WASHINGTON — Defense Secretary Mark Esper said Sunday the Trump administration foresees no more Iranian military attacks in retaliation for the U.S. strike that killed the Islamic Republic’s most powerful general. The Pentagon chief suggested that Iran’s government is under internal threat following its downing of a Ukrainian civilian airliner.

“You can see the Iranian people are standing up and asserting their rights, their aspirations for a better government — a different regime,” Esper said.

Iranians have expressed anger over the downing of the Ukrainian flight on Wednesday and the misleading explanations from senior officials in the immediate aftermath. Later the government took the blame for the shootdown, saying it was a tragic accident caused by human error. The plane crash killed all 176 people on board, mostly Iranians and Iranian-Canadians.

On Sunday morning, President Donald Trump tweeted his support for the Iranian protesters.
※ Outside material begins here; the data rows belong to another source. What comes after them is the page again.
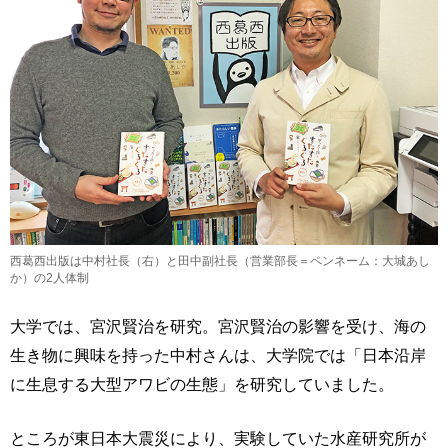
西葛西出版は中村社長（右）と田中副社長（営業部長＝ペンネーム：大城あし
か）の2人体制
大学では、宮沢賢治を研究。宮沢賢治の影響を受け、海の
生き物に興味を持った中村さんは、大学院では「日本沿岸
に生息する大型アワビの生態」を研究していました。
ところが東日本大震災により、実験していた水産研究所が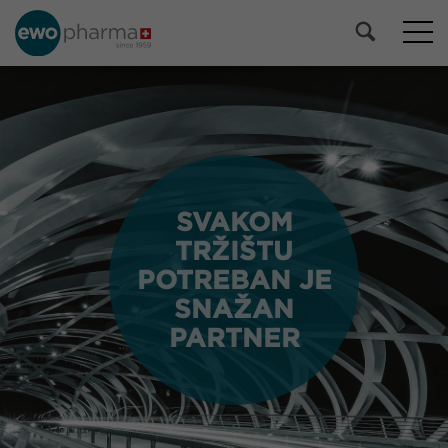
SVAKOM
SVAKOM
TRŽIŠTU
TRŽIŠTU
POTREBAN JE
POTREBAN JE
SNAŽAN
SNAŽAN
PARTNER
PARTNER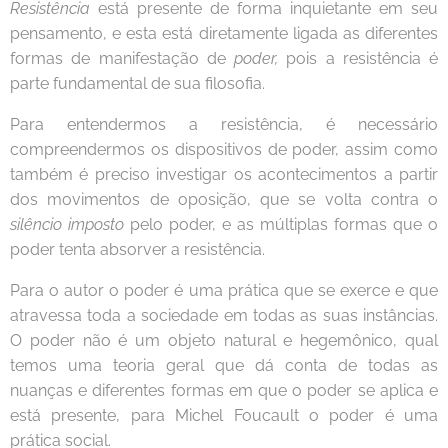
Resistência
está presente de forma inquietante em seu
pensamento, e esta está diretamente ligada as diferentes
formas de manifestação de
poder,
pois a resistência é
parte fundamental de sua filosofia.
Para entendermos a resistência, é necessário
compreendermos os dispositivos de poder, assim como
também é preciso investigar os acontecimentos a partir
dos movimentos de oposição, que se volta contra o
silêncio imposto
pelo poder, e as múltiplas formas que o
poder tenta absorver a resistência.
Para o autor o poder é uma prática que se exerce e que
atravessa toda a sociedade em todas as suas instâncias.
O poder não é um objeto natural e hegemônico, qual
temos uma teoria geral que dá conta de todas as
nuanças e diferentes formas em que o poder se aplica e
está presente, para Michel Foucault o poder é uma
prática social.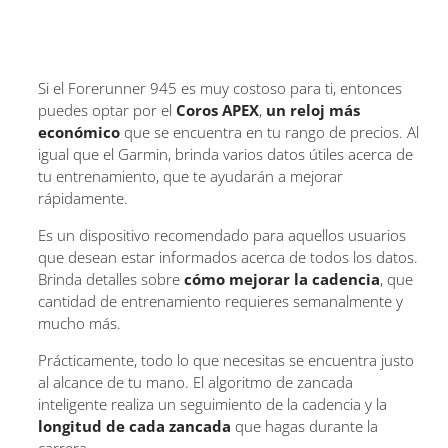
Si el Forerunner 945 es muy costoso para ti, entonces
puedes optar por el
Coros APEX
,
un reloj más
económico
que se encuentra en tu rango de precios. Al
igual que el Garmin, brinda varios datos útiles acerca de
tu entrenamiento, que te ayudarán a mejorar
rápidamente.
Es un dispositivo recomendado para aquellos usuarios
que desean estar informados acerca de todos los datos.
Brinda detalles sobre
cómo mejorar la cadencia
, que
cantidad de entrenamiento requieres semanalmente y
mucho más.
Prácticamente, todo lo que necesitas se encuentra justo
al alcance de tu mano. El algoritmo de zancada
inteligente realiza un seguimiento de la cadencia y la
longitud de cada zancada
que hagas durante la
carrera.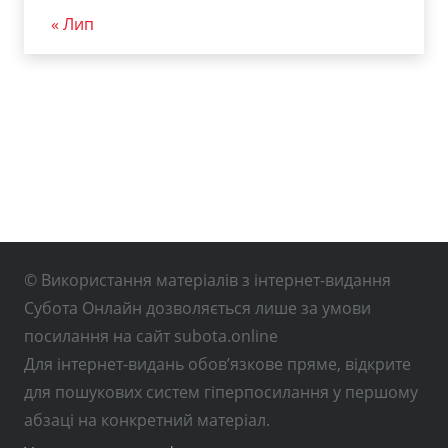
« Лип
© Використання матеріалів з інтернет-видання
Субота Онлайн дозволяється лише за умови
посилання на сайт subota.online
Для інтернет-видань обов’язкове пряме, відкрите
для пошукових систем гіперпосилання у першому
абзаці на конкретний матеріал.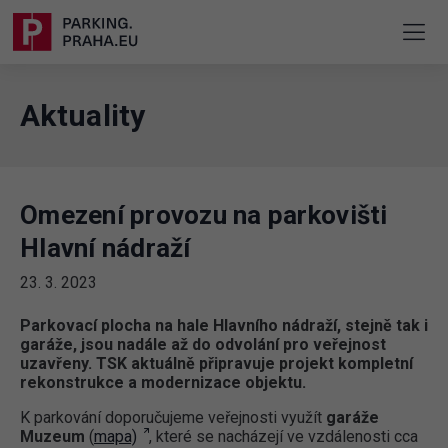
Aktuality
Omezení provozu na parkovišti
Hlavní nádraží
23. 3. 2023
Parkovací plocha na hale Hlavního nádraží, stejně tak i
garáže, jsou nadále až do odvolání pro veřejnost
uzavřeny. TSK aktuálně připravuje projekt kompletní
rekonstrukce a modernizace objektu.
K parkování doporučujeme veřejnosti využít
garáže
Muzeum
(
mapa)
, které se nacházejí ve vzdálenosti cca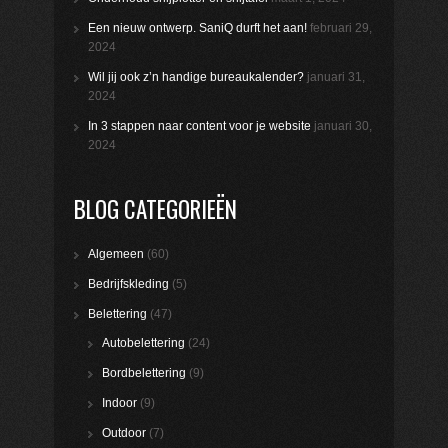
Een nieuw ontwerp. SaniQ durft het aan!
februari 29,
2024
Wil jij ook z’n handige bureaukalender?
januari 31,
2024
In 3 stappen naar content voor je website
januari 30,
2024
BLOG CATEGORIEËN
Algemeen
(60)
Bedrijfskleding
(5)
Belettering
(47)
Autobelettering
(24)
Bordbelettering
(9)
Indoor
(9)
Outdoor
(7)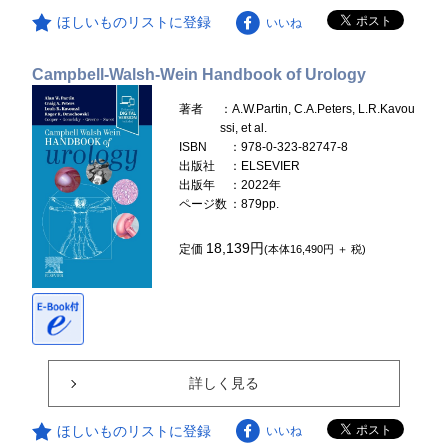
ほしいものリストに登録
いいね
Campbell-Walsh-Wein Handbook of Urology
著者
：A.W.Partin, C.A.Peters, L.R.Kavou
ssi, et al.
ISBN
：978-0-323-82747-8
出版社
：ELSEVIER
出版年
：2022年
ページ数
：879pp.
18,139円
定価
(本体16,490円 ＋ 税)
詳しく見る
ほしいものリストに登録
いいね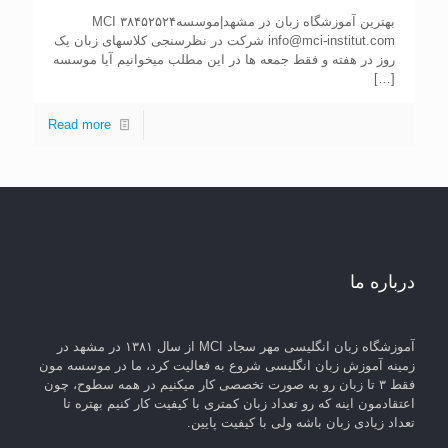
بهترین آموزشگاه زبان در مشهد|موسسهMCI ۳۸۴۵۲۵۲۴
info@mci-institut.com شرکت در نظرسنجی کلاسهای زبان یک
روز در هفته و فقط جمعه ها در این مطلب میخوانیم آیا موسسه
[…]
Read more
درباره ما
آموزشگاه زبان انگلیسی مهر سجاد MCI از سال ۱۳۸۱ در مشهد در
زمینه آموزش زبان انگلیسی شروع به فعالیت کرد، ما در موسسه مون
فقط ۳ تا زبان رو به صورت تخصصی کار میکنیم در همه سطوح، چون
اعتقادمون اینه که رو تعداد زبان کمتری با کیفیت کار کنیم بهتره تا
تعداد زیادی زبان باشه ولی با کیفیت پایین.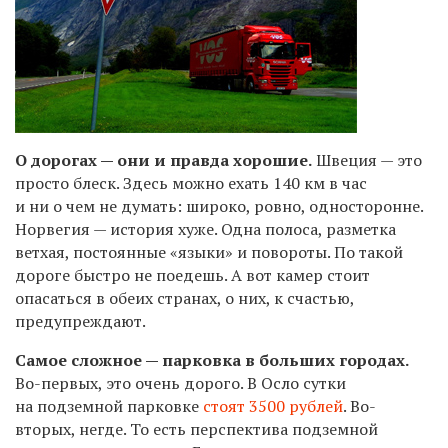
О дорогах — они и правда хорошие.
Швеция — это
просто блеск. Здесь можно ехать 140 км в час
и ни о чем не думать: широко, ровно, односторонне.
Норвегия — история хуже. Одна полоса, разметка
ветхая, постоянные «языки» и повороты. По такой
дороге быстро не поедешь. А вот камер стоит
опасаться в обеих странах, о них, к счастью,
предупреждают.
Самое сложное — парковка в больших городах.
Во-первых, это очень дорого. В Осло сутки
на подземной парковке
стоят 3500 рублей
. Во-
вторых, негде. То есть перспектива подземной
“To the leaders of Iran - DO NOT KILL YOUR PROTESTERS,” Trump wrote on Twitter. "Thousands have already been killed or imprisoned by you, and the World is watching. More importantly, the USA is watching. Turn your internet back on and let reporters roam free! Stop the killing of your great Iranian people!

Esper said Iran deserves credit for taking responsibility for the shootdown.

“My hunch is it was an accident,” he said, adding that although Iranian government officials initially blamed American propaganda, they ultimately “did the right thing by admitting it.”

Esper also said the administration’s offer to negotiate a new nuclear deal with Iran without precondition still stands.

Esper said Iran’s paramilitary Quds Force still presents a threat across the Mideast, but the specific attacks he said were being planned by the late Quds Force leader, Gen. Qassem Soleimani, have been “disrupted.”

Esper was pressed to comment on Trump’s statement in a Fox News interview that the president believed Soleimani had been plotting to attack four U.S. embassies. Esper said he shared the belief that Soleimani was planning attacks on multiple U.S. facilities, but Esper did not say these included four embassies.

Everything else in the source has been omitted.